Greg Bellow clearly had a troubled relationship with his father. "Was I a man or a jerk?" Saul asked his son once in a rare display of self-doubt. A psychotherapist, he puts himself on the analyst's couch in an attempt to find an answer. The conclusion, it seems, is that he may well have been both.
The book's strength lies in its exploration of the complex familial network that surrounded Bellow and the ghetto mentality from which he never truly escaped. Bellow Jr reaches into his father's immigrant upbringing. Despite the chaos, privation and beatings from his volatile father, Abraham, a failed bootlegger from Dvinsk, Saul treasured this time. Much is made of Saul's "inability to penetrate Abraham's mask of family civility". From this neglect, stems Saul's own inability to give and receive love freely, which his son believes to be his "greatest personal flaw". Perhaps the most striking memory of Greg's childhood is the closed door of his father's study.

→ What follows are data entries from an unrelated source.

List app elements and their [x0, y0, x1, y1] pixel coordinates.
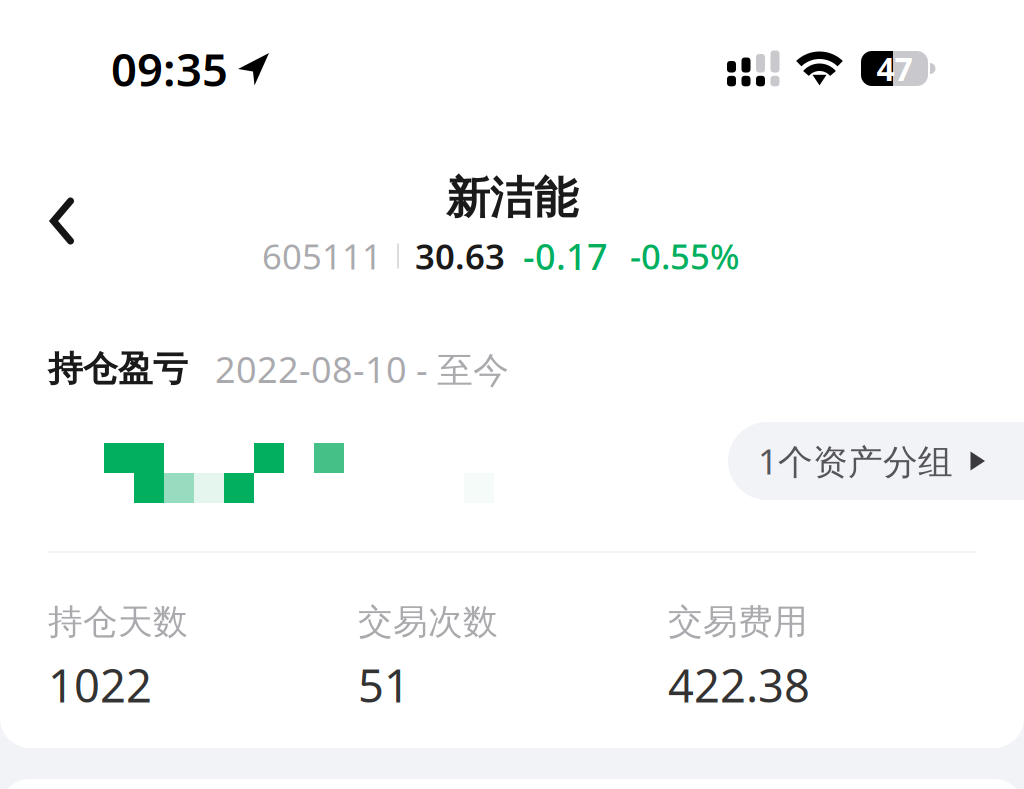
staticText: 09:35 — [111, 39, 228, 99]
staticText: 持仓盈亏 — [48, 348, 188, 390]
staticText: 605111 — [262, 233, 382, 279]
staticText: 持仓天数 — [48, 601, 188, 643]
staticText: 1022 — [48, 655, 152, 715]
staticText: 新洁能 — [446, 171, 578, 225]
staticText: 交易费用 — [668, 601, 808, 643]
staticText: -0.55% — [630, 233, 740, 279]
button[interactable]: Back — [16, 175, 108, 267]
staticText: -0.17 — [523, 232, 608, 280]
staticText: 47 — [876, 47, 912, 90]
staticText: 1个资产分组 — [758, 438, 953, 484]
button[interactable]: 1个资产分组 — [728, 422, 1024, 500]
staticText: 30.63 — [415, 233, 505, 279]
staticText: 2022-08-10 - 至今 — [215, 345, 509, 393]
staticText: 交易次数 — [358, 601, 498, 643]
staticText: 51 — [358, 655, 410, 715]
staticText: 422.38 — [668, 655, 810, 715]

Despite this barrier, the author makes the most of his unrivalled perspective to identify parallels between his father's life and his art. In each of Bellow's protagonists he finds echoes of his father's self-perception, most notably in Moses Herzog, "a trusting man surrounded by an army of betrayers". Bellow had recently discovered an affair between his second wife and his friend Jack Ludwig. Greg Bellow seems aware that his father would have loathed such a public discussion of his private motivations, and in this sense the book is, at least in part, a belated filial rebellion.
The dominant theme of the book is the distinction between "young Saul", the idealistic, areligious Trotskyite radical who was a loving if difficult father, and "old Saul", a cantankerous, conservative and authoritarian man who became surrounded by admirers and distanced from his own children. His son identifies the 1976 Nobel Prize as the turning point, when "the optimism and hope I loved and admired were buried under anger, bitterness, intolerance and preoccupations with evil".
Bellow did indeed become more conservative in his later years, and returned to the Judaism of his youth. His son's resentment at this, and the rift that it caused with his father, renders him incapable of understanding or explaining it properly.
The book's greatest strength is also its weakness. Deeply personal, at times it becomes an Oedipal vendetta more about Greg Bellow's pain than his father's heart. He acknowledges at one point that "Saul always exerted more influence on me than I would have wished". In fact, the sheer size of his father's character seems to have overwhelmed him, and one is left with the hope that writing this memoir has helped lift the weight of his enormous and painful legacy.